La Terre qui meurt by René Bazin

La Terre qui meurt by René Bazin

Auteur:René Bazin [Bazin, René]
La langue: fra
Format: epub
Tags: Romans
Éditeur: Ebooks libres et gratuits
Publié: 2011-06-04T04:00:00+00:00


IX

LA VIGNE ARRACHÉE

André s’ennuyait, et, déçu dans la joie du retour, n’aimait plus la Fromentière nouvelle comme il avait aimé l’ancienne.

Elle avait tant changé ! Il l’avait connue animée par le bruit et le travail d’une famille nombreuse et unie, dirigée par un homme dont l’âge avait respecté la vigueur et la gaieté même, servie par plus de bras qu’elle n’en demandait, aveuglément chérie et défendue, comme les nids qu’on n’a point encore quittés. Il la retrouvait méconnaissable. Deux des enfants s’étaient enfuis, laissant la maison triste, le père inconsolé, la tâche trop lourde aussi pour ceux qui restaient. Rousille s’épuisait. André sentait bien qu’il ne suffirait pas pour entretenir la Fromentière en bon état de culture, pour l’améliorer surtout, comme il l’avait médité si souvent de le faire, lorsqu’on Afrique, pendant les nuits chaudes où l’on ne dort pas, il songeait aux ormeaux de chez lui. Il eût fallu au moins deux hommes jeunes et forts, sans compter l’aide du valet : il eût fallu François auprès d’André !

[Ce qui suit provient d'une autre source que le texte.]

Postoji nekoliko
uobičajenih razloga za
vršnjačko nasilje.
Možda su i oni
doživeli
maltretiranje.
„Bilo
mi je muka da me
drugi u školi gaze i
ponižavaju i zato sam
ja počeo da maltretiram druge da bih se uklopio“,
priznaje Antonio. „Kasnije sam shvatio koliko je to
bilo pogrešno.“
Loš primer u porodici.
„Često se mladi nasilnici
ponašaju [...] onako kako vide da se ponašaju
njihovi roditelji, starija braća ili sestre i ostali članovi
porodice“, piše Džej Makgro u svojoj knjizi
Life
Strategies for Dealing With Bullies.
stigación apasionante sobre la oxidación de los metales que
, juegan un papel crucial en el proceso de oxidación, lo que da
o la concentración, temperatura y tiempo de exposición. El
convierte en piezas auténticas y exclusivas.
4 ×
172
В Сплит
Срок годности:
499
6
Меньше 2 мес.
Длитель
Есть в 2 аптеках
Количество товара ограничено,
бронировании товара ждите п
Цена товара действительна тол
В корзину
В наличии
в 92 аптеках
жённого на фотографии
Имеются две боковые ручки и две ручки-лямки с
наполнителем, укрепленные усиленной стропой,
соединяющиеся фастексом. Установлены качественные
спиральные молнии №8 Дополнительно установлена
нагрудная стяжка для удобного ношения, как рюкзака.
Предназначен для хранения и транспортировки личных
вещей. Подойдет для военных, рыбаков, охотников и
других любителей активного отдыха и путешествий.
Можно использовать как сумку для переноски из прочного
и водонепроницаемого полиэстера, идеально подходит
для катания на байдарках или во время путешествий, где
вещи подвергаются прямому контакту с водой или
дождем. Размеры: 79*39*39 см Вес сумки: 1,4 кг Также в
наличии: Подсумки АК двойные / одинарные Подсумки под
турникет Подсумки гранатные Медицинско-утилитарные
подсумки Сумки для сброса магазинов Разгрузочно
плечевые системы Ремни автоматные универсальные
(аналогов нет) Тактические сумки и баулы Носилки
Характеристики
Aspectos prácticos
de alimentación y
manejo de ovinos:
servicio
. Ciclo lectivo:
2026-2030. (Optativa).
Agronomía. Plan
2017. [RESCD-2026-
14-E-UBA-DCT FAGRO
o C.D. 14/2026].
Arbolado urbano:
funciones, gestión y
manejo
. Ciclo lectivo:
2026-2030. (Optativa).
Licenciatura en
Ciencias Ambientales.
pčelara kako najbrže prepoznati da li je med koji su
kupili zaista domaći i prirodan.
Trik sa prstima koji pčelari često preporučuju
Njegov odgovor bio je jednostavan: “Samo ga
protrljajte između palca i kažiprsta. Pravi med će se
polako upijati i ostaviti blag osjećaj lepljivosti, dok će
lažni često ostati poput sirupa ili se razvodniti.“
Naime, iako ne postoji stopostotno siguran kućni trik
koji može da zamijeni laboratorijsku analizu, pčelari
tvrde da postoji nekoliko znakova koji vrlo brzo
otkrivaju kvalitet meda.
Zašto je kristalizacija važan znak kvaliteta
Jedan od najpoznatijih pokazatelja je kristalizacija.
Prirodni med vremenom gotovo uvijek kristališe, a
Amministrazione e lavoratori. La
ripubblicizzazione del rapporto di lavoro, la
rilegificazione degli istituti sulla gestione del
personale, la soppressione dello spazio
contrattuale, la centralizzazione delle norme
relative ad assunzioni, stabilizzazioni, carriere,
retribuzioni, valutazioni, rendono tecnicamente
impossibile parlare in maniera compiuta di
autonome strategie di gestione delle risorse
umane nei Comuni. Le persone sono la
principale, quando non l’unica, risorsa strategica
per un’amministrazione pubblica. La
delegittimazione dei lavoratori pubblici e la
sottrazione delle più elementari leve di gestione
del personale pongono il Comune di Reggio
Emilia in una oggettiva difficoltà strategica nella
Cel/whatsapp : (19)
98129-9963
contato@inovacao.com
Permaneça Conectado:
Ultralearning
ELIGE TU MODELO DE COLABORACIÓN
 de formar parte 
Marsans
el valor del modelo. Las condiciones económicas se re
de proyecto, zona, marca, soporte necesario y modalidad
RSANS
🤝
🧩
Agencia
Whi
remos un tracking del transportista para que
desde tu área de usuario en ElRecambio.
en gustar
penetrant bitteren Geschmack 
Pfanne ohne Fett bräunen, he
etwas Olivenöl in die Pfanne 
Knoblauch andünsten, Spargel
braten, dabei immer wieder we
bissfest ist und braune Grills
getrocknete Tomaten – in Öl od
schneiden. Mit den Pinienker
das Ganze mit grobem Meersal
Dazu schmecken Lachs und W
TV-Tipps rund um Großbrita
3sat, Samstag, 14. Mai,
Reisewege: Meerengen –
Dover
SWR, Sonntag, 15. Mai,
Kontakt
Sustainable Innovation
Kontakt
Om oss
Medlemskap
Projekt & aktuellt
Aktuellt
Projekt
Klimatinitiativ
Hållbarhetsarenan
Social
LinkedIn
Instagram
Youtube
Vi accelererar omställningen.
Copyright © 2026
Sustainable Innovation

Celui-ci luttait contre le découragement qui l’envahissait, car il était brave. Chaque matin, il partait pour les champs avec la résolution de tant travailler que toute autre pensée lui serait impossible. Et il labourait, hersait, semait, ou bien il creusait des fossés, ou plantait des pommiers, sans prendre de repos, avec tout son courage et tout son cœur. Mais toujours le souvenir de François lui revenait ; toujours le sentiment de la déchéance de la métairie. Les journées étaient longues, dans la solitude ; plus encore à côté du nouveau valet, manœuvre indifférent, que les projets ni les regrets de ce fils de métayer ne pouvaient intéresser. Le soir, quand André rentrait, à qui se serait-il confié et qui l’eût consolé ? la mère n’était plus là ; le père avait trop de peine déjà à garder lui-même ce qu’il faut d’espérance et de vaillance pour ne pas plier sous le malheur ; Mathurin était si peu sûr et si aigri, que la pitié pouvait aller à lui, mais non l’affection vraie. Il y aurait eu Rousille peut-être. Mais Rousille avait dix-sept ans quand André l’avait quittée. Il continuait de la traiter en enfant, et ne lui disait rien. D’ailleurs, c’est à peine si on la voyait passer, la petite, toujours préoccupée et courant. Morne maison ! Le jeune homme y souffrait d’autant plus qu’il sortait du régiment, où la vie était dure sans doute, mais si pleine de mouvement et d’entrain !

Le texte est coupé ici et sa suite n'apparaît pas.